Rutledge Holds Two Companies Accountable for Theft from the Arkansas Medicaid Program
November 5, 2015
LITTLE ROCK – Arkansas Attorney General Leslie Rutledge today announced that Arkansas has joined with other States and the federal government to settle allegations that AstraZeneca Pharmaceuticals LP and Cephalon Inc. overcharged State Medicaid programs, including Arkansas, for medications.
AstraZeneca, a London and Delaware-based pharmaceutical manufacturer, has paid the States and the federal government $46.5 million to resolve allegations against the company.

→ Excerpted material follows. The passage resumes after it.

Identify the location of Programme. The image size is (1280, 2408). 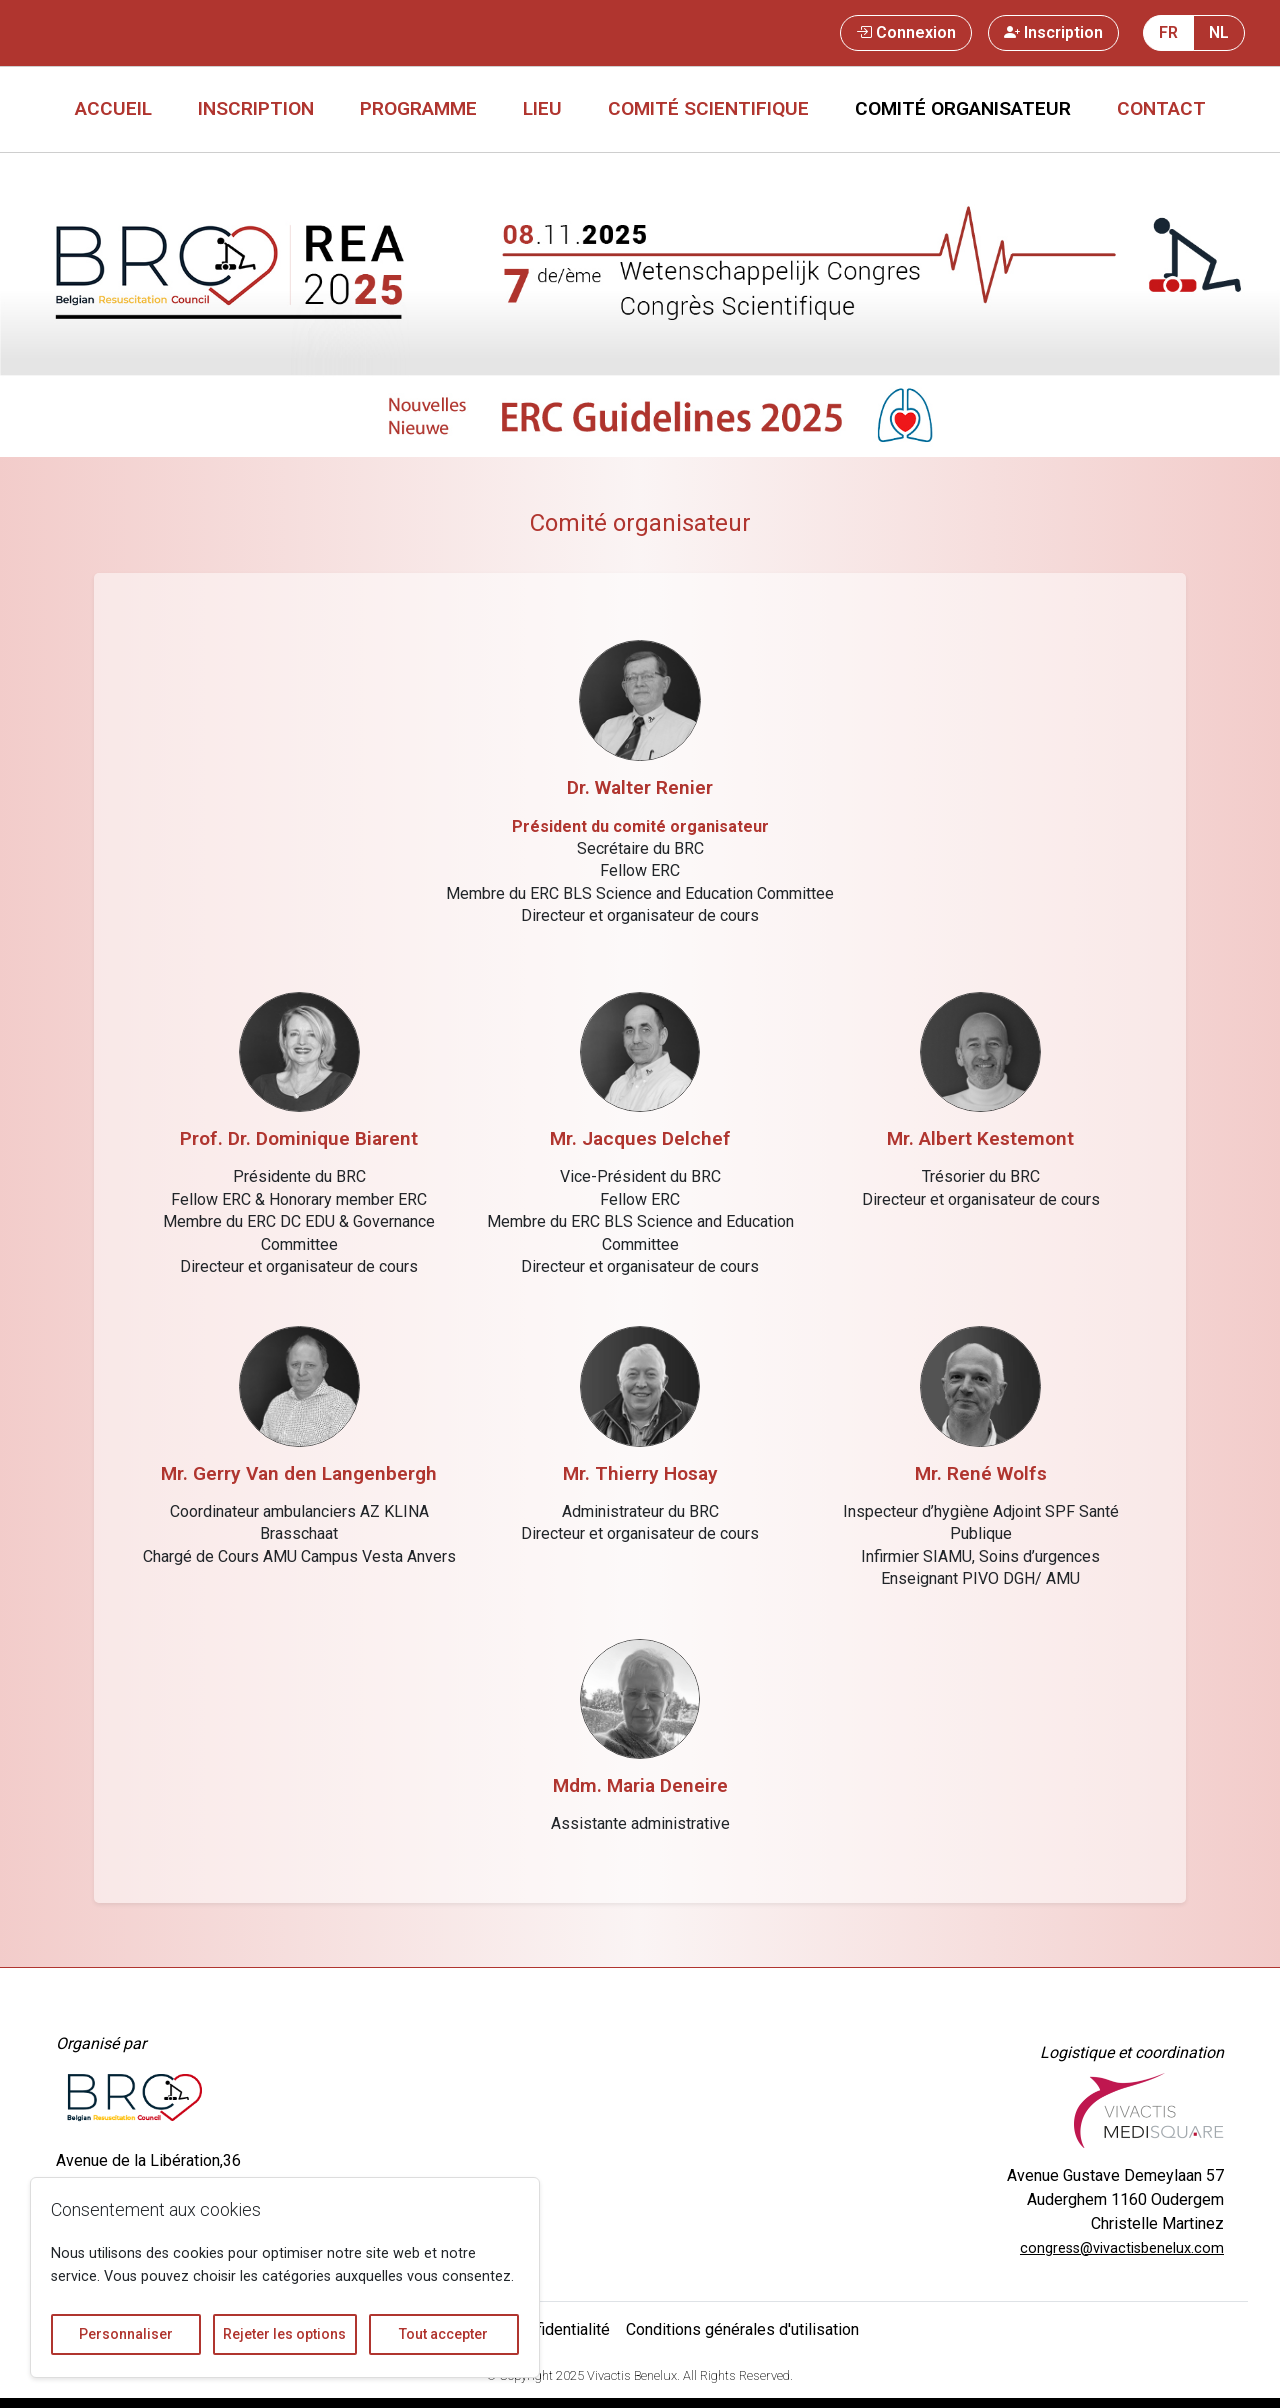 (418, 108).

Cephalon, a Pennsylvania-based subsidiary of Teva Pharmaceuticals Industries Ltd., has paid the States and the federal government $7.5 million to settle similar allegations.

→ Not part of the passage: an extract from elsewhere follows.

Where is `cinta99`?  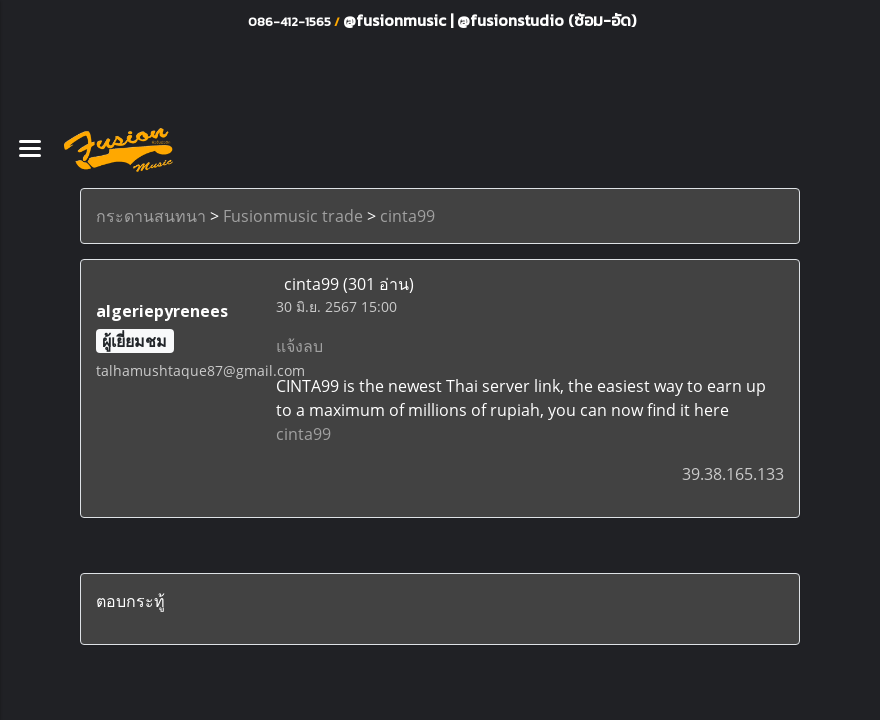 cinta99 is located at coordinates (407, 216).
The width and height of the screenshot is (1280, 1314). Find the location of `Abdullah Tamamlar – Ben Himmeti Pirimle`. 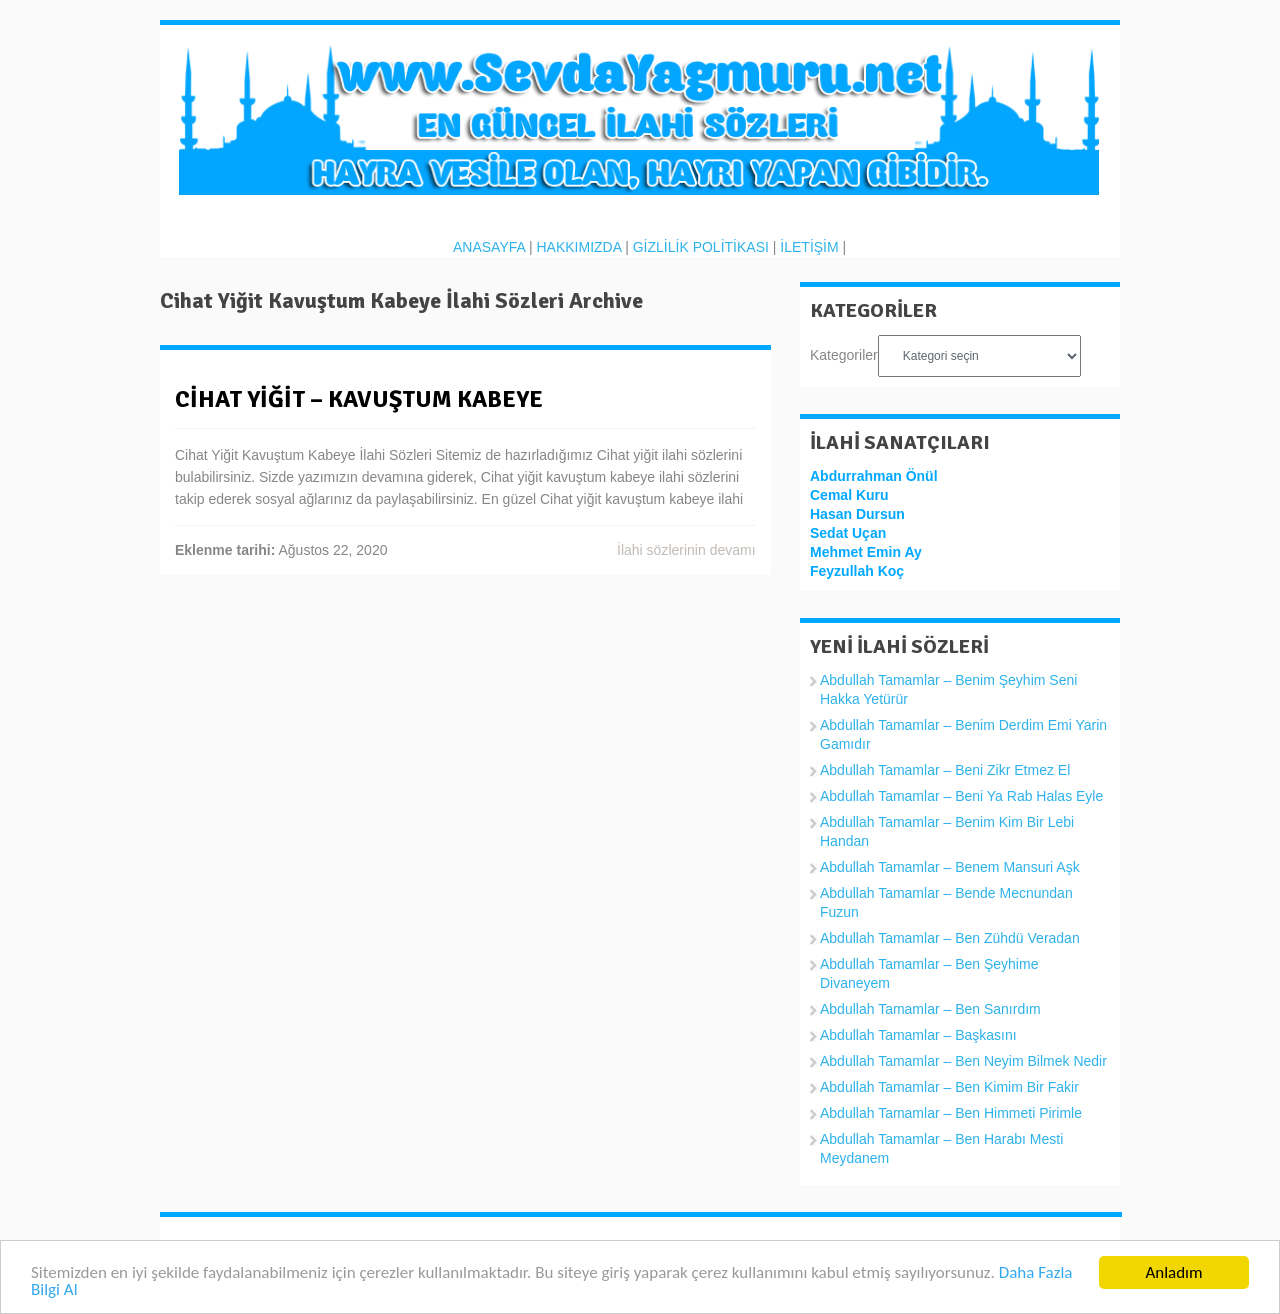 Abdullah Tamamlar – Ben Himmeti Pirimle is located at coordinates (951, 1113).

“These companies stole money that was rightly owed to the Arkansas Medicaid program through the Medicaid Drug Rebate Program,” said Attorney General Rutledge. “The fraud committed caused the State Medicaid programs to overpay for drugs. These actions were inappropriate, and today these companies are being held accountable for their deceit.”

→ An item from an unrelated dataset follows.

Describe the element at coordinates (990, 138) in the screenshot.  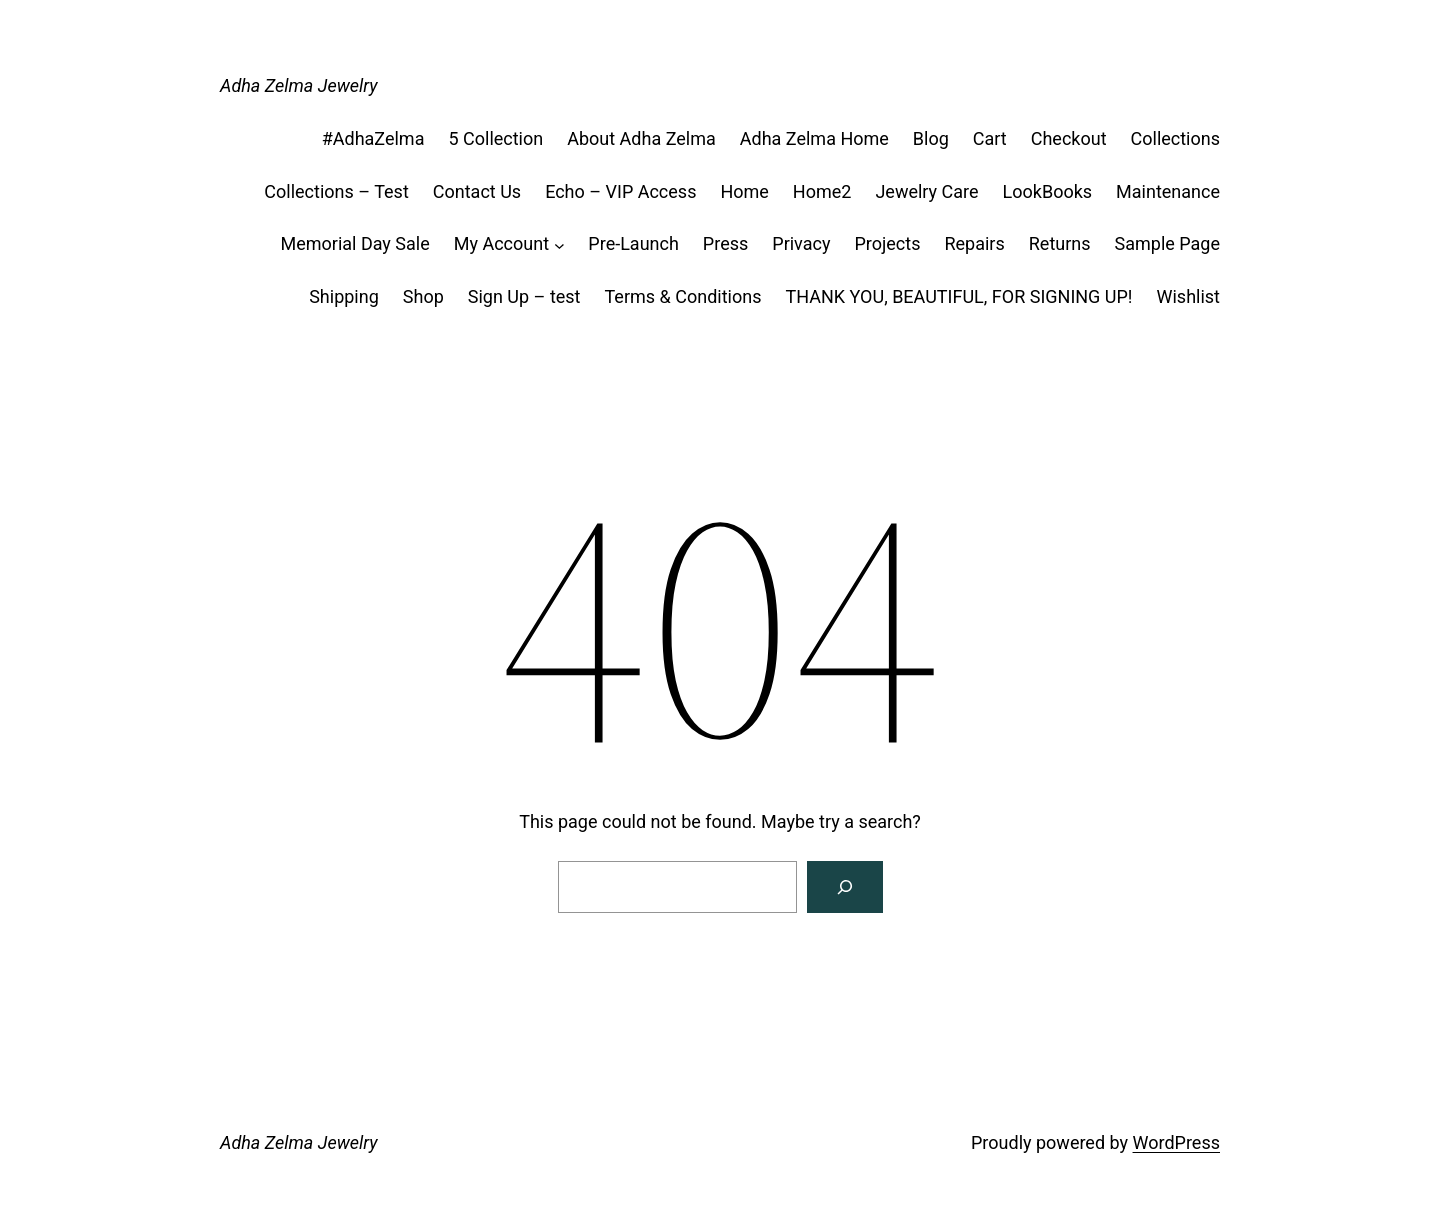 I see `Cart` at that location.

As part of the settlement, Arkansas will receive almost $134,000 in restitution and other recovery.
These settlements resolve allegations that AstraZeneca and Cephalon underpaid drug rebates owed to the States. Under a federal law, drug manufacturers must periodically return a portion of the amount paid by State Medicaid programs for the manufacturers’ drugs. The rebate program is designed to ensure that States pay competitive prices for drugs, and the rebates for a manufacturer’s drugs are calculated based on a percentage of the average prices drug wholesalers pay. The greater the average price reported by the manufacturer, the greater the rebate the manufacturer must pay for that drug.
The investigation resulted from action filed in the United States District Court for the Eastern District of Pennsylvania under the federal False Claims Act and various State false claims statutes.
The whistleblower’s complaint alleged that AstraZeneca and Cephalon improperly treated certain fees paid to wholesalers as “discounts,” and the effect of this accounting practice was to falsely decrease the average price the companies reported to the federal government, improperly decreasing the rebates paid to the States.
A National Association of Medicaid Fraud Control Units team participated in the investigation, conducted the settlement negotiations with AstraZeneca and Cephalon on behalf of the States and included representatives from the Offices of the Attorneys General for the States of Colorado, Massachusetts, Nevada, New York and South Carolina.